- Born: September 19, 1980 (age 45)
- Education: University of Cambridge Clark University
- Scientific career
- Fields: Cultural psychology
- Workplaces: University of Copenhagen Aalborg University

= Brady Wagoner =

American-Danish professor of psychology

Brady Wagoner (born September 19, 1980) is an American-Danish professor of psychology at the University of Copenhagen and Aalborg University (Denmark), where he is currently co-director of the Centre for Cultural Psychology. He received his PhD from the University of Cambridge on a Gates Cambridge scholarship, where he also co-created the F. C. Bartlett internet archive. His research has mainly focused on cultural psychology, memory, social change and the history of psychology. One of his key contributions has been to study remembering as a cultural and constructive process, further developing the legacy of Frederic Bartlett. He was honored with the Alexander von Humboldt Prize in 2021, the Lucienne Domergue Award in 2019, and the Sigmund Koch Award in 2018.

== Education and career ==
Brady Wagoner holds a BA in Philosophy and Psychology from Clark University and an MPhil in Social and Developmental Psychology from the University of Cambridge. He also received his PhD in Social and Political Science at the University of Cambridge in 2010.

He has subsequently been employed at Aalborg University, where he became a professor 3 years later, in 2013. He is also currently co-director of The Centre for Cultural Psychology and the Master program in Cultural Psychology and Educational Practice at Aalborg University.
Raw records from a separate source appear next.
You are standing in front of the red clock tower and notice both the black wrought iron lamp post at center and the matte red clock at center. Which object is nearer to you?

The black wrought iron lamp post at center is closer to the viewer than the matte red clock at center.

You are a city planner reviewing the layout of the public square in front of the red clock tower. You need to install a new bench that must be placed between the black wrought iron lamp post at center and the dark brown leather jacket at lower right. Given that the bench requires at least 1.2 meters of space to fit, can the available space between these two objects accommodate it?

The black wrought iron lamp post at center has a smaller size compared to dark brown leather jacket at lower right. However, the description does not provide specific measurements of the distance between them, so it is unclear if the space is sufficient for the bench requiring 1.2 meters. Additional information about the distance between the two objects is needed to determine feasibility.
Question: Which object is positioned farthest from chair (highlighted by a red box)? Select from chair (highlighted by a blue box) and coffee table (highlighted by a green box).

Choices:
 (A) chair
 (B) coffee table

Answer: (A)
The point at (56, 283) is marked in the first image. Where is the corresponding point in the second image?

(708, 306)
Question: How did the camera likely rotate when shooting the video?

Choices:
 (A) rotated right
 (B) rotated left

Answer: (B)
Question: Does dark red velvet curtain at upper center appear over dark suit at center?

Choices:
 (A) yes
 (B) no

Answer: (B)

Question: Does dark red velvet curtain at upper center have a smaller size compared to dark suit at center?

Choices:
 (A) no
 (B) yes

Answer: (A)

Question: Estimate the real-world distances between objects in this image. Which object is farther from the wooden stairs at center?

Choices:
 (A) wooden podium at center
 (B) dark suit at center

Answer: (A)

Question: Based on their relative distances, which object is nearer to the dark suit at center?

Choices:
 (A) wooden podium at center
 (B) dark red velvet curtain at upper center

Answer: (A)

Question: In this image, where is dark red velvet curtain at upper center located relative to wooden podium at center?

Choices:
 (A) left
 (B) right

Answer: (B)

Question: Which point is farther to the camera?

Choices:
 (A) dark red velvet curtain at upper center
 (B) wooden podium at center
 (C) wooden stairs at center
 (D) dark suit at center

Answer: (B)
His research has developed a social and culturally sensitive psychology that focuses on unfolding processes rather than static outcomes, particularly with regards to constructive remembering. This involves studying change in individuals, societies, and the relationship between them. In addition to his work on culture and memory, he has recently been studying people's understanding of the COVID-19 pandemic (including vaccination decision making) and has started a project exploring the 'romantic roots' of developmental psychology in holistic German thought.

In 2012, he received a 20 million DKK grant from the Danish Basic Research Fund, which started the "Niels Bohr Centre for Cultural Psychology". In 2016 he received a grant of 12.6 million DKK by the Obelske Familiefond for the project "The Culture of Grief" (led by Svend Brinkmann). Finally, he was a senior researcher on the "viral communication" project, investigating people's understanding and adaptation to the COVID-19 pandemic in Germany.
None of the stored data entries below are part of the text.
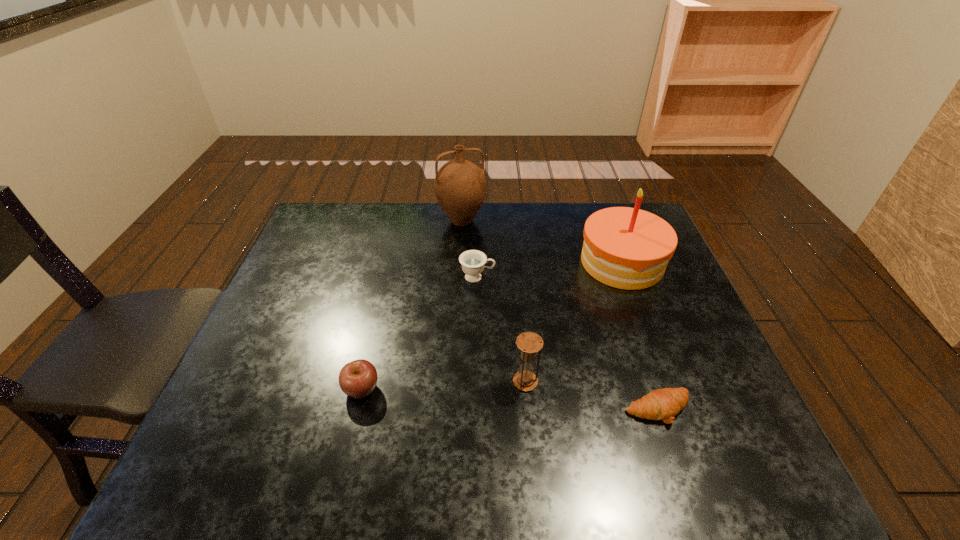 What are the coordinates of `vacant space at the left edge of the desktop` in the screenshot? It's located at (342, 250).

Where is `free point at the right edge`? The height and width of the screenshot is (540, 960). free point at the right edge is located at coordinates (688, 424).

The width and height of the screenshot is (960, 540). In the image, there is a desktop. What are the coordinates of `free space at the near right corner` in the screenshot? It's located at (719, 451).

Find the location of `vacant point located between the teacup and the birthday cake`. vacant point located between the teacup and the birthday cake is located at coordinates (550, 270).

Find the location of a particular element. empty space between the leftmost object and the hourglass is located at coordinates (444, 385).

Locate an element on the screen. The image size is (960, 540). blank region between the birthday cake and the hourglass is located at coordinates (574, 322).

Identify the location of free space between the leftmost object and the farthest object. This screenshot has width=960, height=540. (412, 305).

Where is `free spot between the pitcher and the birthday cake`? This screenshot has height=540, width=960. free spot between the pitcher and the birthday cake is located at coordinates (541, 241).

This screenshot has height=540, width=960. Identify the location of free area in between the fourth shortest object and the teacup. (501, 329).

Where is `vacant space in between the pitcher and the apple`? vacant space in between the pitcher and the apple is located at coordinates (412, 305). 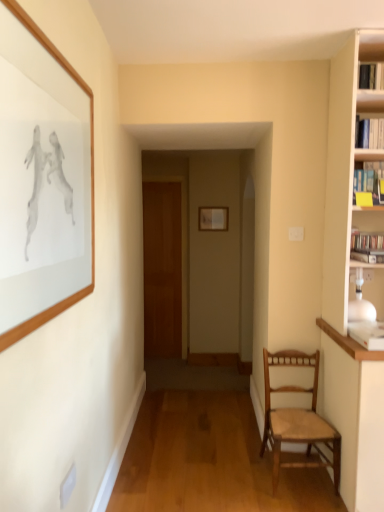 Question: From the image's perspective, is wooden woven seat chair at right located beneath wooden door at center?

Choices:
 (A) yes
 (B) no

Answer: (A)

Question: From a real-world perspective, is wooden woven seat chair at right below wooden door at center?

Choices:
 (A) no
 (B) yes

Answer: (B)

Question: Is wooden woven seat chair at right located outside wooden door at center?

Choices:
 (A) yes
 (B) no

Answer: (A)

Question: Does wooden woven seat chair at right turn towards wooden door at center?

Choices:
 (A) no
 (B) yes

Answer: (A)

Question: Is the depth of wooden woven seat chair at right less than that of wooden door at center?

Choices:
 (A) yes
 (B) no

Answer: (A)

Question: Considering the positions of matte silver picture frame at center, which is counted as the first picture frame, starting from the right, and wooden door at center in the image, is matte silver picture frame at center, which is counted as the first picture frame, starting from the right, taller or shorter than wooden door at center?

Choices:
 (A) short
 (B) tall

Answer: (A)

Question: From a real-world perspective, is matte silver picture frame at center, which is counted as the first picture frame, starting from the right, above or below wooden door at center?

Choices:
 (A) above
 (B) below

Answer: (A)

Question: Looking at the image, does matte silver picture frame at center, which is counted as the first picture frame, starting from the right, seem bigger or smaller compared to wooden door at center?

Choices:
 (A) small
 (B) big

Answer: (A)

Question: Choose the correct answer: Is matte silver picture frame at center, which is the second picture frame in front-to-back order, inside wooden door at center or outside it?

Choices:
 (A) outside
 (B) inside

Answer: (A)

Question: From their relative heights in the image, would you say wooden woven seat chair at right is taller or shorter than matte silver picture frame at center, the 1th picture frame viewed from the back?

Choices:
 (A) tall
 (B) short

Answer: (A)

Question: Is wooden woven seat chair at right bigger or smaller than matte silver picture frame at center, which is counted as the first picture frame, starting from the right?

Choices:
 (A) big
 (B) small

Answer: (A)

Question: From a real-world perspective, is wooden woven seat chair at right positioned above or below matte silver picture frame at center, which is the second picture frame in front-to-back order?

Choices:
 (A) above
 (B) below

Answer: (B)

Question: Is wooden woven seat chair at right situated inside matte silver picture frame at center, which is counted as the first picture frame, starting from the right, or outside?

Choices:
 (A) inside
 (B) outside

Answer: (B)

Question: Is wooden door at center inside the boundaries of wooden woven seat chair at right, or outside?

Choices:
 (A) outside
 (B) inside

Answer: (A)

Question: From a real-world perspective, relative to wooden woven seat chair at right, is wooden door at center vertically above or below?

Choices:
 (A) above
 (B) below

Answer: (A) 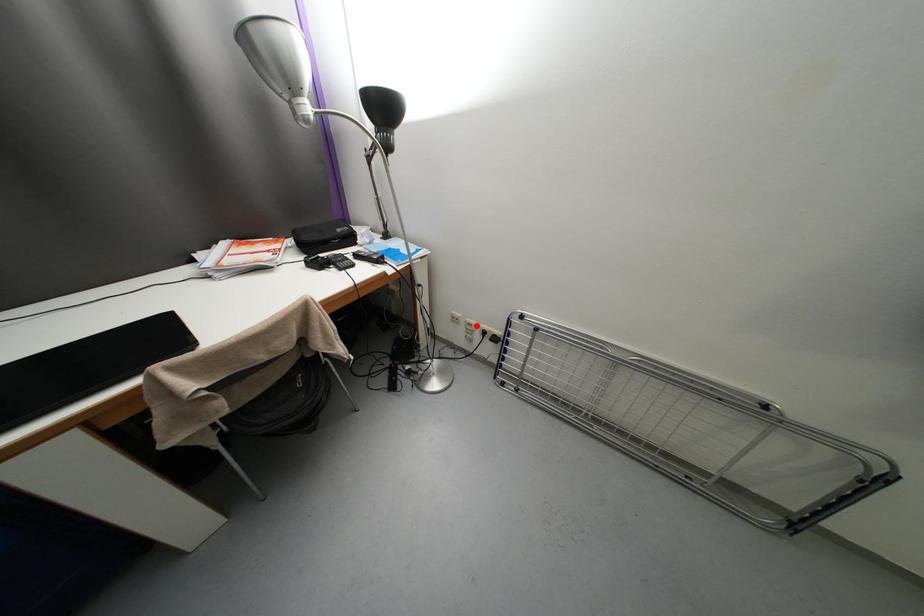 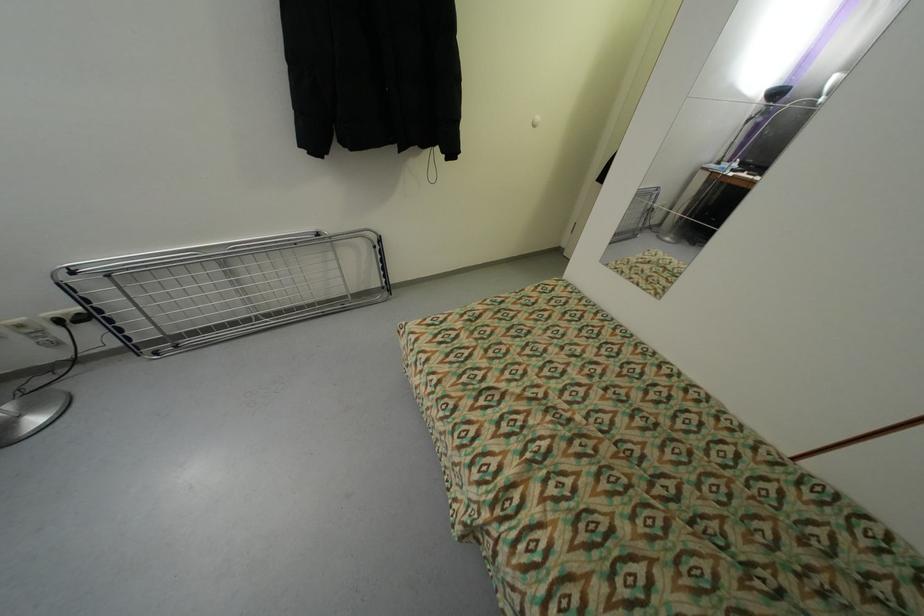 The point at the highlighted location is marked in the first image. Where is the corresponding point in the second image?

(27, 326) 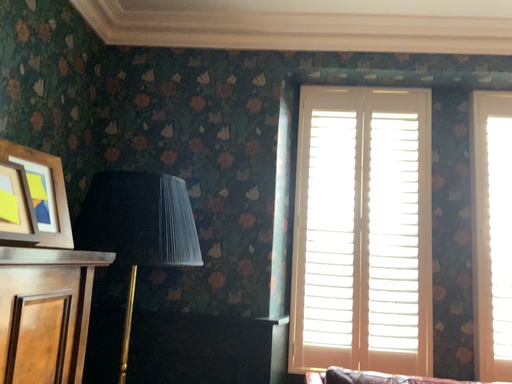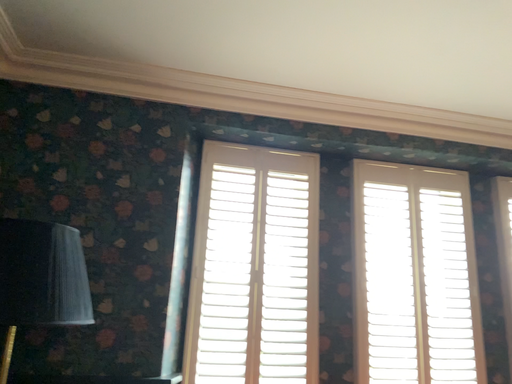 Question: How did the camera likely rotate when shooting the video?

Choices:
 (A) rotated right
 (B) rotated left

Answer: (A) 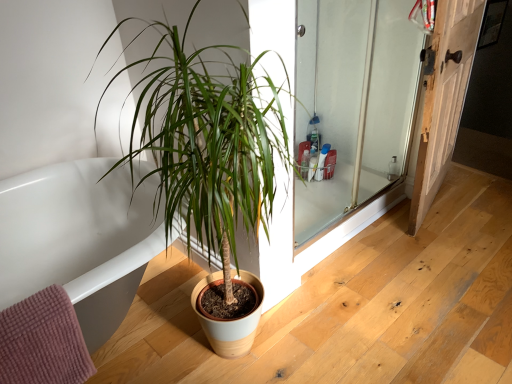 Question: Is white glossy bathtub at lower left turned away from wooden door at right?

Choices:
 (A) no
 (B) yes

Answer: (A)

Question: Can you confirm if white glossy bathtub at lower left is taller than wooden door at right?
Wagoner has held a visiting professorship in Brazil, Chile, France, Spain and the Netherlands, and is a recipient of a number of research awards.
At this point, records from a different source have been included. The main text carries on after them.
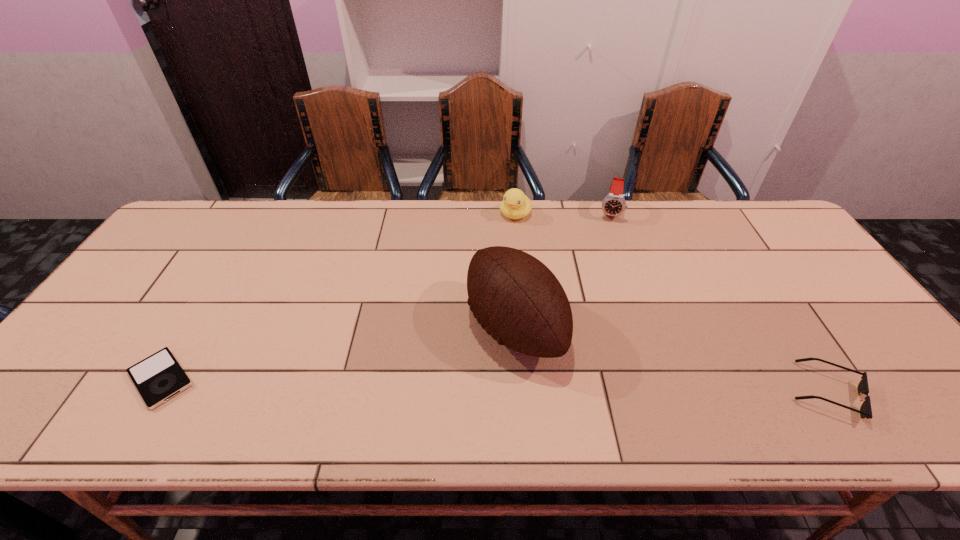 Identify the location of vacant area that satisfies the following two spatial constraints: 1. on the front side of the third shortest object; 2. on the lenses of the fourth tallest object. (533, 392).

Where is `blank area in the image that satisfies the following two spatial constraints: 1. on the front side of the shortest object; 2. on the lenses of the second shortest object`? The height and width of the screenshot is (540, 960). blank area in the image that satisfies the following two spatial constraints: 1. on the front side of the shortest object; 2. on the lenses of the second shortest object is located at coordinates (153, 392).

At what (x,y) coordinates should I click in order to perform the action: click on free point that satisfies the following two spatial constraints: 1. on the front side of the second shortest object; 2. on the lenses of the football. Please return your answer as a coordinate pair (x, y). This screenshot has height=540, width=960. Looking at the image, I should click on (519, 392).

I want to click on vacant space that satisfies the following two spatial constraints: 1. on the front side of the second shortest object; 2. on the lenses of the football, so click(x=519, y=392).

At what (x,y) coordinates should I click in order to perform the action: click on free space that satisfies the following two spatial constraints: 1. on the front side of the rightmost object; 2. on the lenses of the watch. Please return your answer as a coordinate pair (x, y). The width and height of the screenshot is (960, 540). Looking at the image, I should click on (672, 392).

Find the location of `vacant space that satisfies the following two spatial constraints: 1. on the back side of the football; 2. on the right side of the third shortest object`. vacant space that satisfies the following two spatial constraints: 1. on the back side of the football; 2. on the right side of the third shortest object is located at coordinates (507, 214). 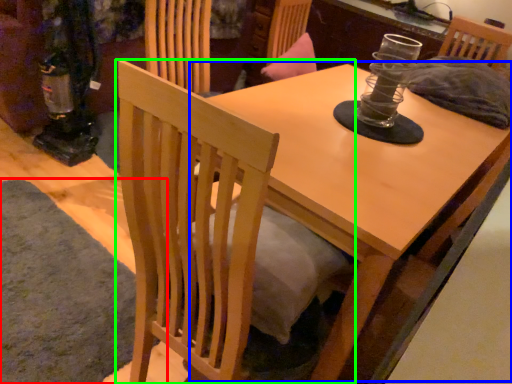 Question: Based on their relative distances, which object is nearer to mat (highlighted by a red box)? Choose from round table (highlighted by a blue box) and chair (highlighted by a green box).

Choices:
 (A) round table
 (B) chair

Answer: (B) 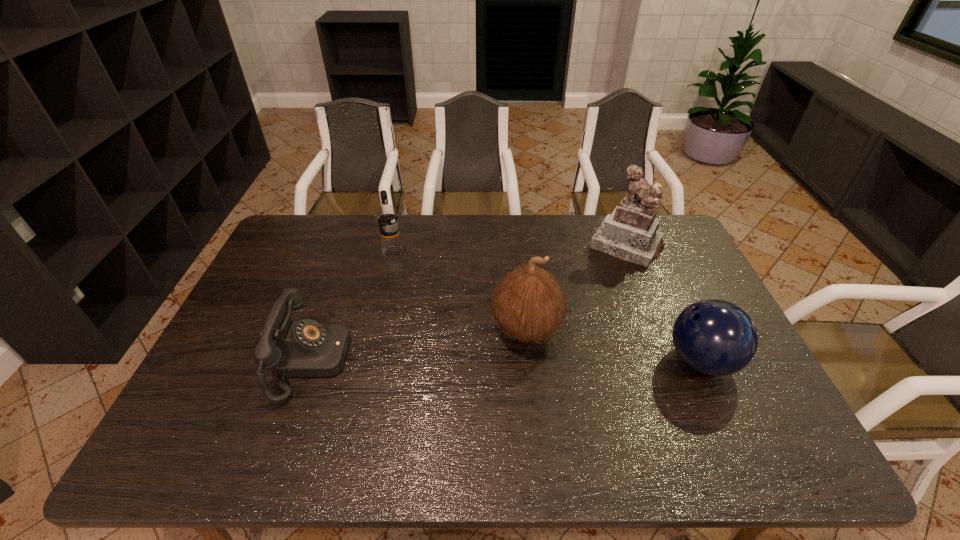 Identify the location of free region at the right edge of the desktop. (683, 266).

Identify the location of vacant space at the far left corner of the desktop. The image size is (960, 540). (290, 243).

Where is `free space between the second object from left to right and the figurine`? free space between the second object from left to right and the figurine is located at coordinates (510, 249).

Locate an element on the screen. This screenshot has height=540, width=960. free space between the bowling ball and the shortest object is located at coordinates (506, 361).

Where is `unoccupied area between the vodka and the figurine`? unoccupied area between the vodka and the figurine is located at coordinates (510, 249).

In order to click on unoccupied position between the leftmost object and the third object from right to left in this screenshot , I will do `click(419, 345)`.

I want to click on unoccupied area between the fourth object from right to left and the third object from left to right, so click(x=460, y=291).

Locate an element on the screen. The width and height of the screenshot is (960, 540). unoccupied position between the bowling ball and the figurine is located at coordinates coord(664,303).

Find the location of a particular element. This screenshot has width=960, height=540. empty location between the second object from left to right and the figurine is located at coordinates (510, 249).

Where is `free space that is in between the shortest object and the coconut`? This screenshot has height=540, width=960. free space that is in between the shortest object and the coconut is located at coordinates (419, 345). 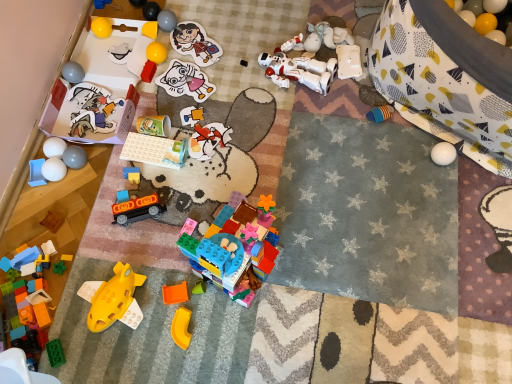 This screenshot has width=512, height=384. I want to click on vacant area that lies between white matte robot at upper center, positioned as the 23th toy in left-to-right order, and matte gray ball at upper center, arranged as the eighth toy when viewed from the right, so pyautogui.click(x=222, y=49). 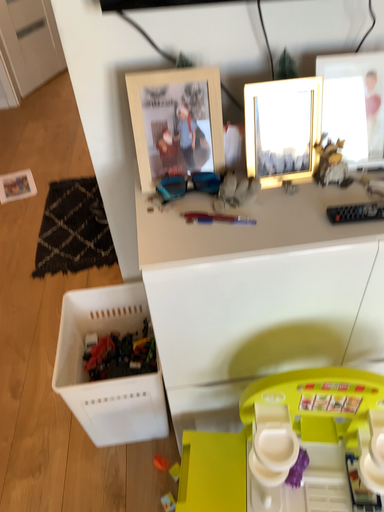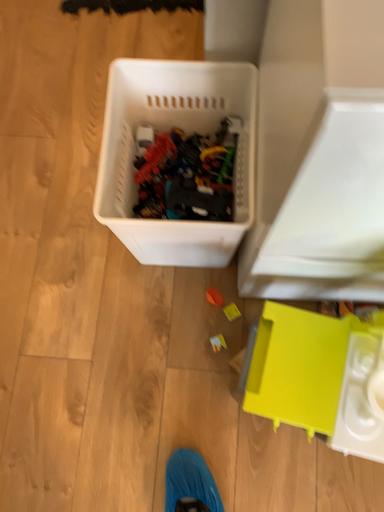 Question: Which way did the camera rotate in the video?

Choices:
 (A) rotated downward
 (B) rotated upward

Answer: (A)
He has also held numerous editorial positions, including associate editor of the journal Culture and Psychology (London: SAGE Publications, 2009–present), co-editor of the book series Creativity and Culture (Palgrave, UK, 2014–present), and co-editor of the book series Niels Bohr Professorship Lectures in Cultural Psychology (Information Age, US, 2013-2020).

== Awards ==

- 2022: Research Fellow, Netherlands Institute for Advanced Study, Netherlands
- 2021: Alexander von Humboldt Award. Humboldt Foundation, Germany
- 2020: Research Fellow, Lyon Institute for Advanced Studies, France
- 2019: Lucienne Domergue Award, Casa de Velázquez, Spain
- 2018: Sigmund Koch Award, American Psychological Association, US
- 2018: Research Fellow, Lyon Institute for Advanced Studies, France
- 2017: Early career award, American Psychological Association, US
- 2016: Visiting honorary professor, Federal University of Pernambuco, Brazil
- 2009 : Sigmund Koch Prize, International Society for Theoretical Psychology
- 2005 : Gates Cambridge Scholarship, Bill & Melinda Gates Foundation, UK
- 2005: Overseas Research Students Award, University of Cambridge, UK
- 2003 : Howard Bonar Jefferson Prize, Clark University, US
- 2003: David N. Saltman 83' Prize for Excellence in Philosophy, Clark University, US

== Selected books ==
- Wagoner, B., Jensen, E., & Oldmeadow, J. A. (Eds.). (2012). Culture and social change: Transforming society through the power of ideas. Information Age Publishing.
- Wagoner, B. (2017). The Constructive Mind: Bartlett's Psychology in Reconstruction. Cambridge: Cambridge University Press.
- Wagoner, B. (Ed.) (2018). Handbook of Culture and Memory. Oxford: Oxford University Press.
- Wagoner, B., Moghaddam, F. & Valsiner, J. (Eds.) (2018). The Psychology of Radical Social Change: From Rage to Revolution. Cambridge: Cambridge University Press.
- Wagoner, B., Bresco, I., & Awad, S.H. (2019). Remembering as a Cultural Process. New York: Springer.
- Wagoner, B., Christensen, B., & Demuth, C. (Eds.) (2021). Culture as Process: A tribute to Jaan Valsiner. New York: Springer.